* [Assignment] The entries below contain a stretch that opens with the line containing "réseaux de 40" and closes with the line containing "interactifs sur la"; set down that stretch exactly, both ends included, and nothing else.

(Saved entries)
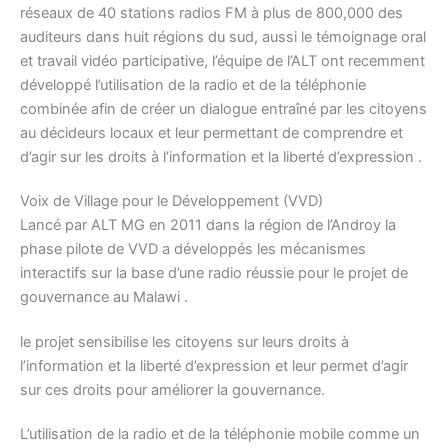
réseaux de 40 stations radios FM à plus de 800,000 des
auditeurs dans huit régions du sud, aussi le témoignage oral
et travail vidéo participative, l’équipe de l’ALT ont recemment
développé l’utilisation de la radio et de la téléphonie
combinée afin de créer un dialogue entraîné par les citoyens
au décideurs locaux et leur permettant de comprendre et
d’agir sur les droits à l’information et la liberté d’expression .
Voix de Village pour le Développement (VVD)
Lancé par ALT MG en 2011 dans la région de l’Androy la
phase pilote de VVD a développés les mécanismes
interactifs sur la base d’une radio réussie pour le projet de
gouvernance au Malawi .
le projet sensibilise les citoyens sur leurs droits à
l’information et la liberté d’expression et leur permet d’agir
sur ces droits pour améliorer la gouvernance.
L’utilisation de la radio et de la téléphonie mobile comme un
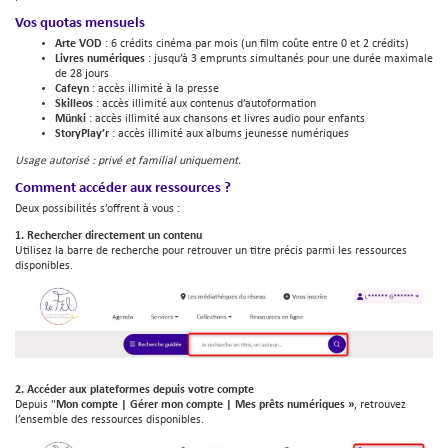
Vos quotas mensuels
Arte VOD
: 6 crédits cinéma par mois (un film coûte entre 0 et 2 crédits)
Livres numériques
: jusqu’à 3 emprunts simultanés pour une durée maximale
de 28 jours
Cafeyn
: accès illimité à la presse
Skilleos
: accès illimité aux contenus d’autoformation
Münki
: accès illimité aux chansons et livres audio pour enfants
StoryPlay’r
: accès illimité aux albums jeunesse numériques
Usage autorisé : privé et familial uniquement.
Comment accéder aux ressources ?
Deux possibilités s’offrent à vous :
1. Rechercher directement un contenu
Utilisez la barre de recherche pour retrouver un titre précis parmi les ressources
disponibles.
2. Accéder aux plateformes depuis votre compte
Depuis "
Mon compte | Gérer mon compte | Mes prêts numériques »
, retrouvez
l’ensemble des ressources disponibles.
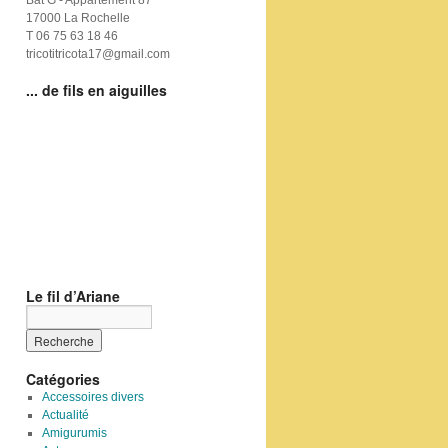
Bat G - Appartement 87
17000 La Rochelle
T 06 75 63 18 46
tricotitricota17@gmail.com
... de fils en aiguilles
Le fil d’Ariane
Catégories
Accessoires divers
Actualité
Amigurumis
...
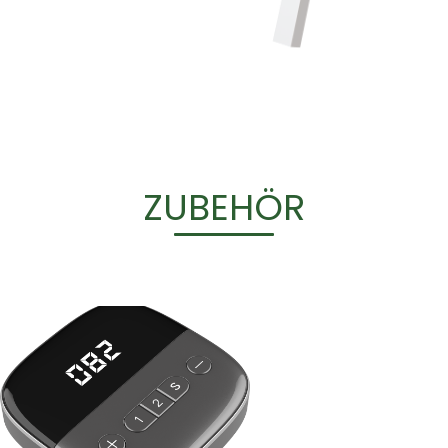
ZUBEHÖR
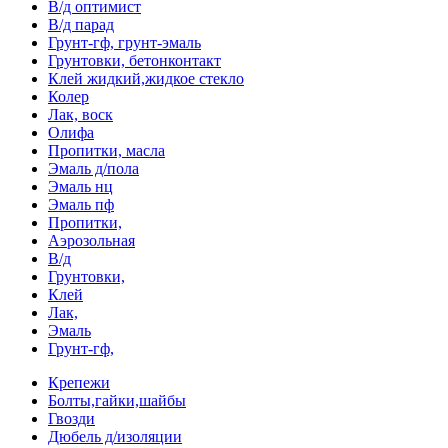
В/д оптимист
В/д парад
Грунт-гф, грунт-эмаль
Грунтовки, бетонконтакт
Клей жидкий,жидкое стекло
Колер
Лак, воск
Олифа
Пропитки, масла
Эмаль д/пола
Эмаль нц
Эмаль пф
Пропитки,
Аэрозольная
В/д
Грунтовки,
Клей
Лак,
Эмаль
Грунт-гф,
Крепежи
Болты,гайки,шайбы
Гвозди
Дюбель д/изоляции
...
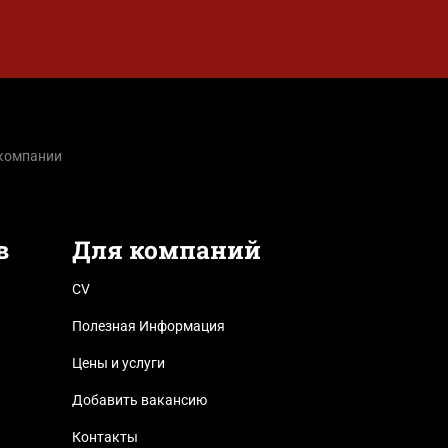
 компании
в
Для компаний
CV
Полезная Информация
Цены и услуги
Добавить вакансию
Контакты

* [Answer to this exercise]
réseaux de 40 stations radios FM à plus de 800,000 des
auditeurs dans huit régions du sud, aussi le témoignage oral
et travail vidéo participative, l’équipe de l’ALT ont recemment
développé l’utilisation de la radio et de la téléphonie
combinée afin de créer un dialogue entraîné par les citoyens
au décideurs locaux et leur permettant de comprendre et
d’agir sur les droits à l’information et la liberté d’expression .
Voix de Village pour le Développement (VVD)
Lancé par ALT MG en 2011 dans la région de l’Androy la
phase pilote de VVD a développés les mécanismes
interactifs sur la base d’une radio réussie pour le projet de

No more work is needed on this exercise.